The current clinical study is the continuity of previous experimental findings in which ventilation during cardiopulmonary bypass (CPB) prevented reperfusion injury of the pulmonary arterial tree as demonstrated by preservation of vasorelaxation to acetylcholine (ACh) in swine. The aim of this prospective randomized study is to determine: 1) if ventilation during CPB prevents the selective endothelium-mediated lung dysfunction in humans and, 2) the clinical relevance of ventilation during CPB. Forty patients scheduled for primary coronary artery bypass grafting (CABG) were randomized into two groups: Group 1: Usual care (defined as no ventilation during CPB) and Group 2: CPB with low tidal volume ventilation (3 ml.kg(-1)) without positive end expiratory pressure (PEEP). To evaluate endothelial function, ACh was injected into the pulmonary artery and the changes in pulmonary vascular resistance index (PVRI) were measured at: (1) induction of anesthesia prior to surgery, (2) immediately after weaning from CPB and (3) 1 hour after CPB. In addition, secondary endpoints, such as PaO(2)/FiO(2) ratio, mean pulmonary artery pressure (MPAP), postoperative length of stay (LOS) and postoperative pulmonary complications were measured to evaluate the effect of ventilation during CPB. To assess pulmonary complications, a chest x-ray was taken on the first and third postoperative days. There were no statistically significant changes in PVRI, PaO(2) /FiO(2) ratio, MPAP, postoperative LOS and postoperative pulmonary complications when comparing the non-ventilated and the ventilated groups during CPB. The ventilated group appears to obtain a greater vasorelaxation to ACh, as shown by the more pronounced change in PVRI when compared to the non-ventilated group. However, the difference in PVRI between the two groups was not statistically significant after weaning (p= 0.32) and 1hr after CPB (p= 0.28).
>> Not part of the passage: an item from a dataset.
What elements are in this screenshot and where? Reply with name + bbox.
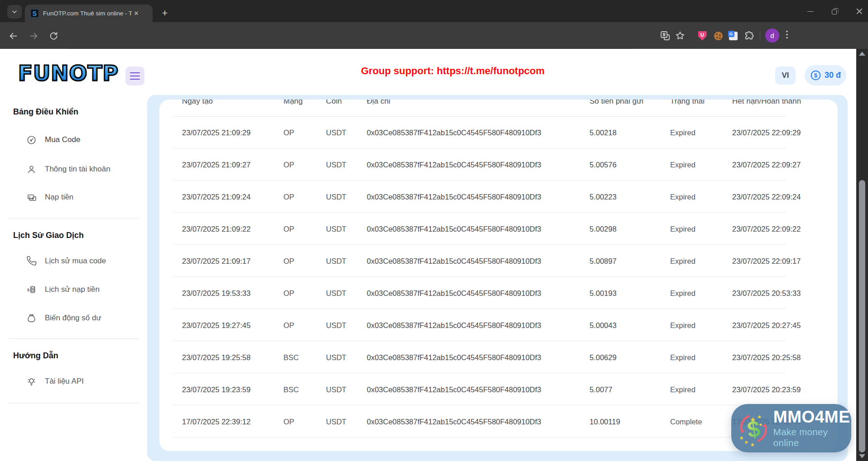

Contrary to our hypothesis and due to larger than expected variability in the data, the hemodynamic and clinical changes seen were not statistically significant.
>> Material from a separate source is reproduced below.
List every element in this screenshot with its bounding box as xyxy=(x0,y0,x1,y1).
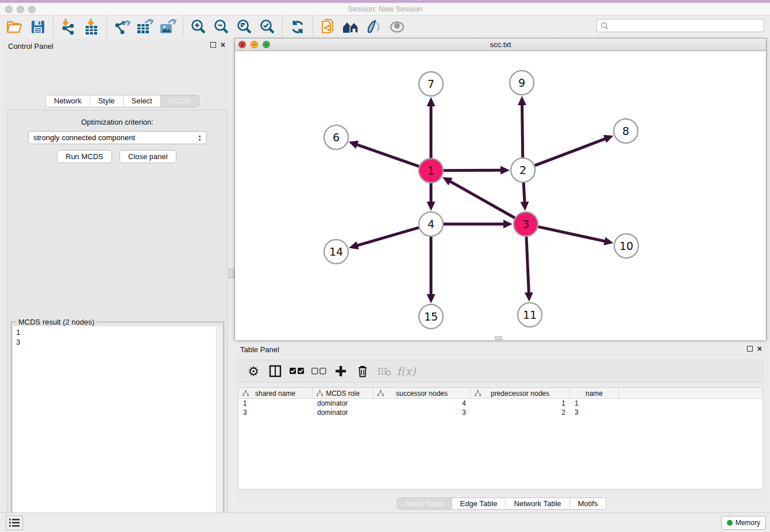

当前的临床研究是先前实验结果的延续,在先前的实验中,体外循环(CPB)期间进行通气可预防肺动脉树的再灌注损伤,这在猪身上表现为对乙酰胆碱(ACh)的血管舒张作用得以保留。这项前瞻性随机研究的目的是确定:1)CPB期间通气是否可预防人类选择性内皮介导的肺功能障碍;2)CPB期间通气的临床相关性。40例计划进行初次冠状动脉旁路移植术(CABG)的患者被随机分为两组:第1组:常规护理(定义为CPB期间不通气);第2组:CPB期间进行低潮气量通气(3 ml·kg⁻¹)且无呼气末正压(PEEP)。为评估内皮功能,将ACh注入肺动脉,并在以下时间点测量肺血管阻力指数(PVRI)的变化:(1)手术前麻醉诱导时;(2)CPB脱机后立即;(3)CPB后1小时。此外,还测量了次要终点,如PaO₂/FiO₂比值、平均肺动脉压(MPAP)、术后住院时间(LOS)和术后肺部并发症,以评估CPB期间通气的效果。为评估肺部并发症,在术后第1天和第3天拍摄胸部X光片。比较CPB期间未通气组与通气组时,PVRI、PaO₂/FiO₂比值、MPAP、术后LOS和术后肺部并发症均无统计学显著变化。与未通气组相比,通气组对ACh的血管舒张作用似乎更大,这表现为PVRI的变化更为明显。然而,两组之间PVRI的差异在脱机后(p = 0.32)和CPB后1小时(p = 0.28)无统计学显著性。与我们的假设相反,由于数据中的变异性大于预期,所观察到的血流动力学和临床变化无统计学显著性。